Data shown:
= Beginning of Section =

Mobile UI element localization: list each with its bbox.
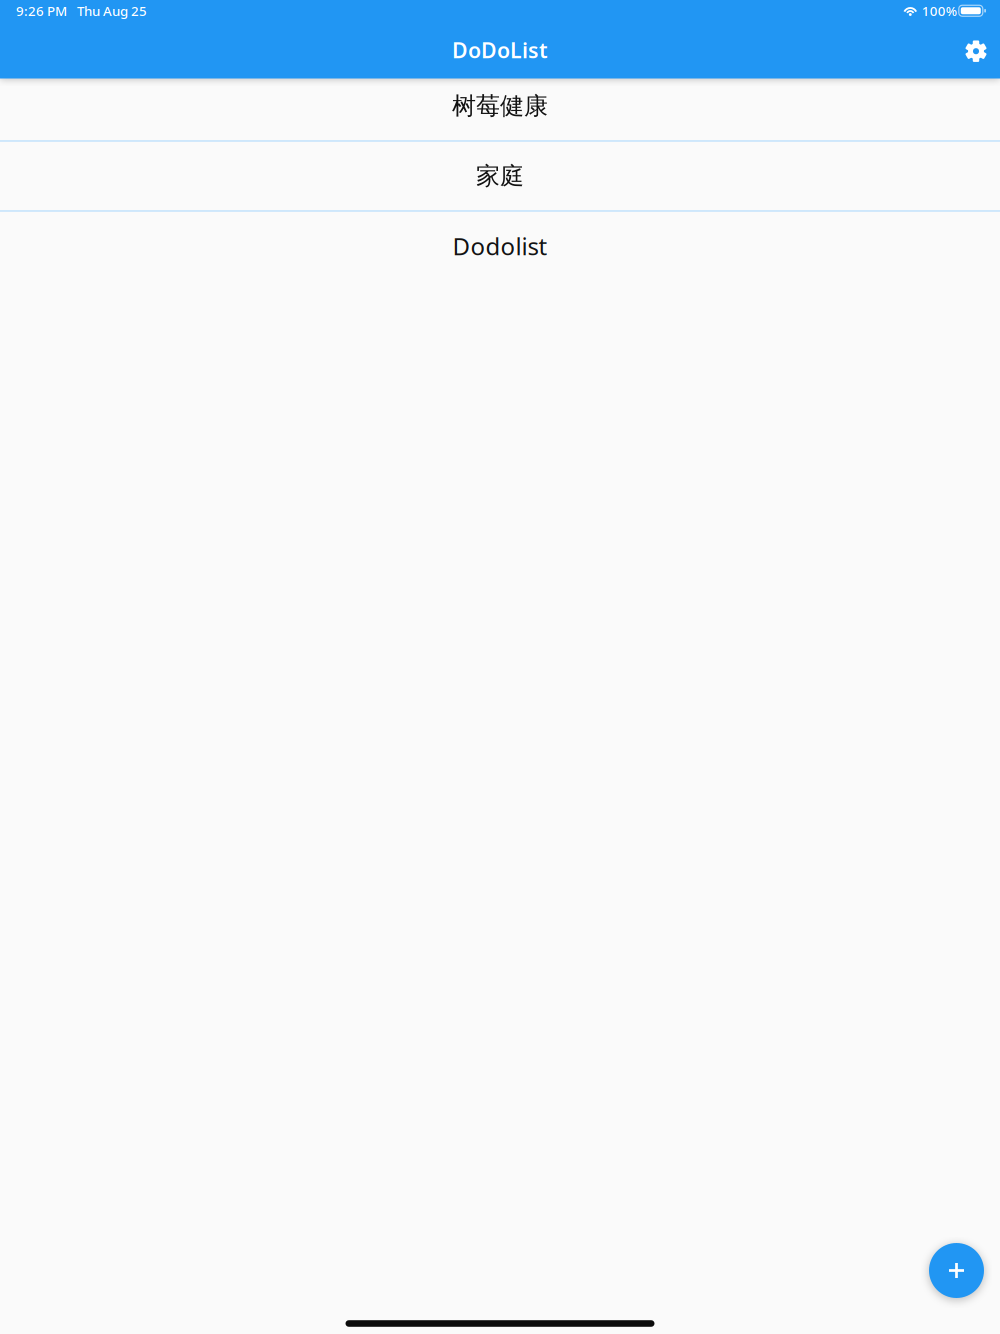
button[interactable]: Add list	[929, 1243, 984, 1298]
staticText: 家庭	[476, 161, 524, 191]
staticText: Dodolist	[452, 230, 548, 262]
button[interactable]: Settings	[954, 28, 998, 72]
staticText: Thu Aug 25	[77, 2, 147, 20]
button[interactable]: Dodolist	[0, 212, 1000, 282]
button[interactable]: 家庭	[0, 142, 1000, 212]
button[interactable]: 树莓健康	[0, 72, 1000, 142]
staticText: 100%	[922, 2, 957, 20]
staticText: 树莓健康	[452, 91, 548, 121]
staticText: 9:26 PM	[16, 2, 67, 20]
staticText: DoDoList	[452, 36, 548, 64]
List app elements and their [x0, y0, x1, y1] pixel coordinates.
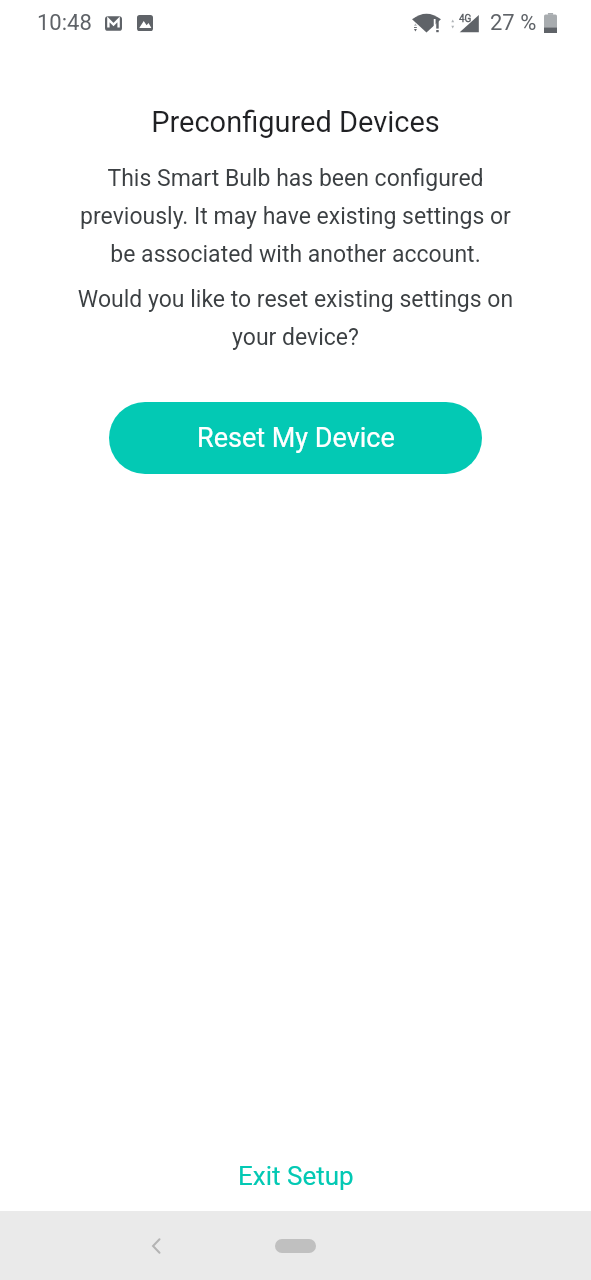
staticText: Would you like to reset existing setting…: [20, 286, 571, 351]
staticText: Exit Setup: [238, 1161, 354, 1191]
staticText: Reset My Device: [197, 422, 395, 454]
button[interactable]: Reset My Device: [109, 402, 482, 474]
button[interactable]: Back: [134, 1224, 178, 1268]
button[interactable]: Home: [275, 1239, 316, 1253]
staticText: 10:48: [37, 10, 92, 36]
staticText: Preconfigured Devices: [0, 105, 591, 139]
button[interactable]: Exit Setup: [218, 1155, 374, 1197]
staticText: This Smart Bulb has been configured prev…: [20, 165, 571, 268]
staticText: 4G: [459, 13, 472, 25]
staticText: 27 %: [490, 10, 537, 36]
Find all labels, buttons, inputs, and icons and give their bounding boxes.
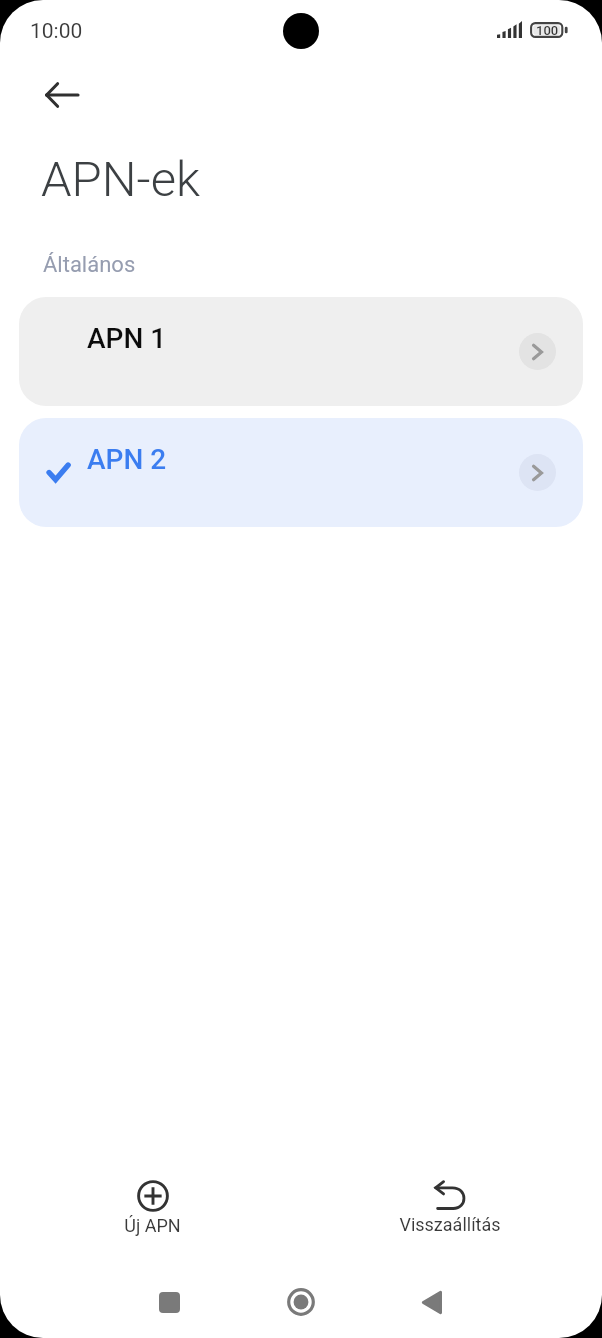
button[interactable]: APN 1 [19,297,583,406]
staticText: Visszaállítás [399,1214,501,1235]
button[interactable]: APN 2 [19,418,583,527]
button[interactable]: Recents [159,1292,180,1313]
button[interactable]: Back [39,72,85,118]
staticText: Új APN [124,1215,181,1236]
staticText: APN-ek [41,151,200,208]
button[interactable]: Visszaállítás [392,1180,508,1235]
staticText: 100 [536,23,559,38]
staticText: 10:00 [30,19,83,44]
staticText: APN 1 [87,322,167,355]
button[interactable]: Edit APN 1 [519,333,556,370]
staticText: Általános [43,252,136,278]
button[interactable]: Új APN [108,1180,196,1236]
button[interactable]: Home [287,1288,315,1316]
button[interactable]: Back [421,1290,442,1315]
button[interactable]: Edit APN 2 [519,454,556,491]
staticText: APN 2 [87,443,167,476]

= End of Section =

Instructions to follow:
With the pictures left out, output exactly the lines that begin at the line containing "List app elements" and end at the last line of the material.

Response area:
List app elements and their [x0, y0, x1, y1] pixel coordinates.
staticText: Would you like to reset existing setting…: [20, 286, 571, 351]
staticText: Exit Setup: [238, 1161, 354, 1191]
staticText: Reset My Device: [197, 422, 395, 454]
button[interactable]: Reset My Device: [109, 402, 482, 474]
button[interactable]: Back: [134, 1224, 178, 1268]
button[interactable]: Home: [275, 1239, 316, 1253]
staticText: 10:48: [37, 10, 92, 36]
staticText: Preconfigured Devices: [0, 105, 591, 139]
button[interactable]: Exit Setup: [218, 1155, 374, 1197]
staticText: This Smart Bulb has been configured prev…: [20, 165, 571, 268]
staticText: 4G: [459, 13, 472, 25]
staticText: 27 %: [490, 10, 537, 36]
Find all labels, buttons, inputs, and icons and give their bounding boxes.
button[interactable]: APN 1 [19,297,583,406]
staticText: Visszaállítás [399,1214,501,1235]
button[interactable]: APN 2 [19,418,583,527]
button[interactable]: Recents [159,1292,180,1313]
button[interactable]: Back [39,72,85,118]
staticText: Új APN [124,1215,181,1236]
staticText: APN-ek [41,151,200,208]
button[interactable]: Visszaállítás [392,1180,508,1235]
staticText: 100 [536,23,559,38]
staticText: 10:00 [30,19,83,44]
staticText: APN 1 [87,322,167,355]
button[interactable]: Edit APN 1 [519,333,556,370]
staticText: Általános [43,252,136,278]
button[interactable]: Új APN [108,1180,196,1236]
button[interactable]: Home [287,1288,315,1316]
button[interactable]: Back [421,1290,442,1315]
button[interactable]: Edit APN 2 [519,454,556,491]
staticText: APN 2 [87,443,167,476]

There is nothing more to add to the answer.